3.3.3 National organizations: Type N includes bodies known to hold meetings with extensive international participation. The type is also used for national bodies which have names that create the impression they should be in any of the preceding types. Bilateral intergovernmental bodies are allocated to this type. Organizations are included here if they are encountered during search procedures for those in the preceding types or if it is believed they may be of interest to users. No systematic efforts are made to trace individual organizations of this type.

3.3.4 Religious orders, fraternities and secular institutes: Type R includes religious, military and fraternal orders or congregations, together with similar bodies based on charismatic leadership or commitment to a set of religious practices. Many of these bodies cannot be treated as "conventional" international organizations because of their special decision-making procedures and their partially dependent relationship to religious hierarchies (such as that of the Catholic Church, for example). A major reason for including this type lies in the interesting range of questions raised by the differences and similarities between orders (created over the past millennium) and many conventional organizations (created over the past century), each concerned in their own way with human and social development. Of special interest, for example, is the parallel between papal "approval" of order and the "recognition" accorded to NGOs under Article 71 of the UN Charter.
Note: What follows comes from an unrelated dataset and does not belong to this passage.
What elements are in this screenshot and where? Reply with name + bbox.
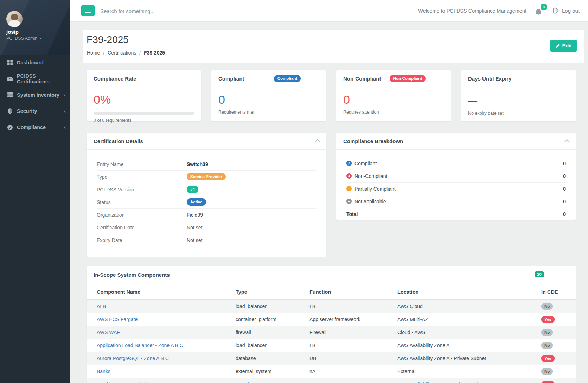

3.3.5 Multilateral treaties and agreements: Type T includes multilateral treaties, conventions, pacts, protocols or covenants signed by 3 or more parties. It excludes those concerned with a specific country, a specific event, or the creation of an intergovernmental organization (identified elsewhere in this Yearbook).

3.4 Index-only types

Additional "types" are used for organization entries which are listed even though the entries (to which the other entries refer) are not printed in the Yearbook. Type J is used to indicate names of apparently international organizations whose creation has recently been reported but for which no further information has been obtained. Type K is used for names of units concerned with substantive matters within the selected complex international agencies. Type U is used for names of apparently international organizations whose existence has not been confirmed as well as for inactive bodies which would have appeared in Type E or F.